ICAMS / Interdisciplinary Centre for Advanced Materials Simulation


Probing mechanical properties of nanostructured materials via large scale molecular dynamics simulations

Date: 05.07.2010
Place: UHW 11/1102
11:00 a.m.

Huajian Gao, Brown University, Providence, USA

The rapid development of synthesis and characterization of nanostructured materials as well as unprecedented computational power have brought forth a new era of materials research in which experiments, simulation and modeling are performed side by side to probe the unique mechanical properties of nanoscale materials. In this talk, I will discuss our recent study of dislocation nucleation governed softening and maximum strength in nano-twinned metals [1]. In conventional metals, there is plenty of space for dislocations to multiply so that the strength of material is controlled by dislocations interaction with grain boundaries (Hall-Petch strengthening) and other obstacles. For nanostructured materials, in contrast, multiplication and motion of dislocations are severely confined by the nano-scale geometries so that continued plasticity can be expected to be source-controlled. Nano-grained polycrystalline materials were found to be very strong but brittle, owing to the fact that both nucleation and motion of dislocations are effectively suppressed by the nano-scale crystallites. We report a dislocation source controlled mechanism in the newly-developed nano-twinned metals in which there are plenty of dislocation nucleation sites while dislocation motion is not confined. We show that dislocation nucleation plays the governing role in the strength of such materials, resulting in their softening below a critical twin thickness. Ultra-large-scale molecular dynamics simulations and a kinetic theory of dislocation nucleation in nano-twinned metals show that there exists a transition in deformation mechanism, which occurs at a critical twin boundary spacing where the strength is maximized, from the classical Hall-Petch type of strengthening due to dislocation pile-up and cutting through twin planes to a dislocation nucleation governed softening mechanism with nucleation and motion of partial dislocations parallel to the twin planes (twin boundary migration). The simulations indicate that the critical twin boundary spacing for the onset of softening in nano-twinned Cu and the maximum strength depend on the grain size: the smaller the grain size, the smaller the critical twin spacing, and the higher the maximal strength of the material.

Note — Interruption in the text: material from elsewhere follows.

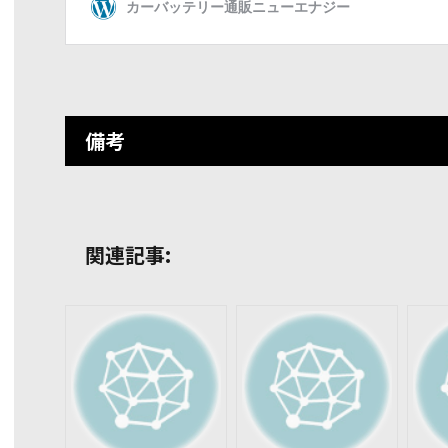
備考
関連記事:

Should time permit, I will also discuss a number of other related projects in my research group, including plastic strain recoveries [2] and early Baushinger effect [3] in free standing nanocrystalline films with grain sizes on the order of 50 nm.

[1] X. Li, Y. Wei, L. Lu, K. Lu and H. Gao, 2010, ”Dislocation Nucleation Governed Softening and Maximum Strength in Nanotwinned Metals,” Nature, Vol. 464, pp. 877-881..

[2] X. Li, Y. Wei, W. Yang and H. Gao, ”Competing Grain-Boundary-and Dislocation-Mediated Mechanisms in Plastic Strain Recovery in Nanocrystalline Aluminum,” 2009, Proceedings of the National Academy of Sciences of USA, Vol. 106 (38), pp. 16108-16113.

[3] J. Rajagopalan, X. Li, M. T. A. Saif and H. Gao, ”Microstructural Heterogeneity can Strongly Influence the Deformation Behavior of Nanocrystalline Metals,” work under submission.

The seminar takes place on Monday, 5th of July, at 11:00 a.m. in the ICAMS Seminar room UHW 11/1102, Stiepeler Straße 129.